This set of blogs will take you behind some of the metrics you should be measuring in your business. We’ll talk about what they are, what they really mean and more.
Today we’re talking about something you more than likely care about in your business: PROFIT.
But what exactly is it? Bottom-line profit is when you have more revenue (sales) than expenses.
Yes, there’s more than one kind of profit. Or rather, more than one way to measure profit. These three types include: gross profit, operating profit and net profit. And they’re all three found on your income statement.

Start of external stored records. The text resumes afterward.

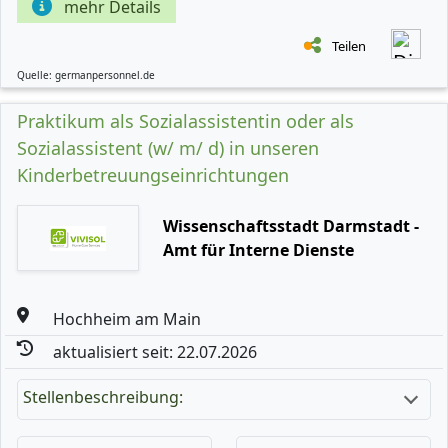
mehr Details
Teilen
Quelle: germanpersonnel.de
Praktikum als Sozialassistentin oder als
Sozialassistent (w/ m/ d) in unseren
Kinderbetreuungseinrichtungen
Wissenschaftsstadt Darmstadt -
Amt für Interne Dienste
Hochheim am Main
aktualisiert seit: 22.07.2026
Stellenbeschreibung: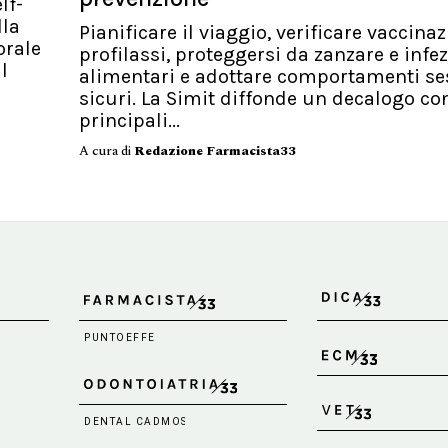
lf-
lla
Pianificare il viaggio, verificare vaccinaz
orale
profilassi, proteggersi da zanzare e infez
l
alimentari e adottare comportamenti se
sicuri. La Simit diffonde un decalogo con
principali...
A cura di
Redazione Farmacista33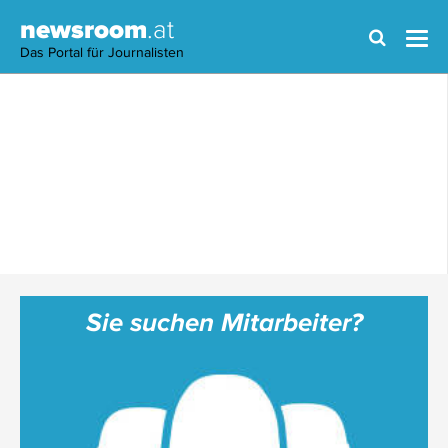
newsroom
.at
Das Portal für Journalisten
Sie suchen Mitarbeiter?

This is your total revenue minus the cost of goods sold. In other words, it’s the amount of money you’re getting from your customers less the expenses it took to make your product or provide your service.

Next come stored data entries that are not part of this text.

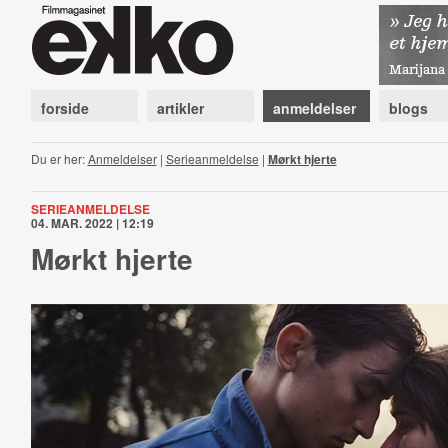
forside
artikler
anmeldelser
blogs
Du er her:
Anmeldelser
|
Serieanmeldelse
|
Mørkt hjerte
SERIEANMELDELSE
04. MAR. 2022 | 12:19
Mørkt hjerte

Revenue – Cost of Goods Sold = Gross Profit
Operating profit is your profit from your core business functions (the reason you’re in business in the first place).
The difference between gross profit and operating profit is pretty straightforward. Gross profit is a direct look at your revenue after expenses from sale. Operating profit looks at profitability after you take into account your operating expenses. We’re talking salaries, administrative costs, etc.

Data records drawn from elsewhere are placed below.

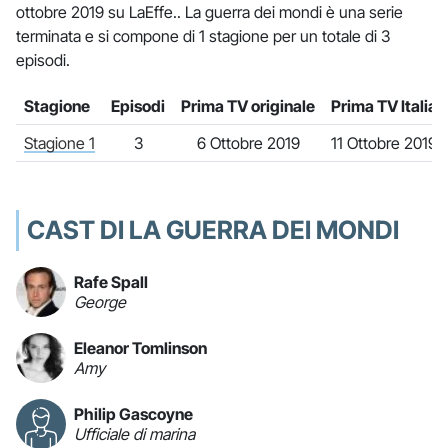
ottobre 2019 su LaEffe.. La guerra dei mondi è una serie
terminata e si compone di 1 stagione per un totale di 3
episodi.
Stagione
Episodi
Prima TV originale
Prima TV Italia
Stagione 1
3
6 Ottobre 2019
11 Ottobre 2019
CAST DI LA GUERRA DEI MONDI
Rafe Spall
George
Eleanor Tomlinson
Amy
Philip Gascoyne
Ufficiale di marina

Gross Profit – Operating Expenses = Operating Profit
Consider this how much profit you make after you take into account ALL of your revenue and expenses.
Operating Profit ± Other Income & Expenses = Net Profit
Other income and expenses? We’re talking investment income, income (or loss) from sale of property and equipment, interest income or expense, taxes, etc. This is your “bottom-line”.
But wait, there’s more.
Along with your profit is a fun thing called profit margin. These profitability ratios helps show the financial health of your business. Profit margins can be looked at as a trend (this year compared to last year, this month compared to last month, etc.). Or you can benchmark yourself against similar companies to gain a better understanding of how you compare to your peers.
By monitoring your profit margins, you can see if what you’re doing is working or if you need improvement. Further, it will help you forecast (budget) your future revenues and expenses. It’s pretty powerful.
Of course, as you may have guessed, there’s more than one type of profit margin.
Gross Profit Margin
Gross profit margin looks at the percentage of revenue left over after you account for all of your costs of goods sold. It’s calculated by taking gross profit and dividing it by revenue.
Gross profit margin tells a story (you knew it was coming) about how effectively and efficiently your business is producing your product or providing your service.
Net Profit Margin
Net profit margin looks at the big-picture of your business. It portrays the percentage of revenue that actually turns into profit for your business. It’s calculated by dividing net profit by revenue.
Net profit margin is particularly important for your business because it gives you a bottom-line view of your profitability and overall health.
The moral of the story
Profit and profit margins are among some of the most important metrics to track for your company. They give you a picture of where you’re currently at, what’s working (and what’s not) and can even show you where you could be headed in the future.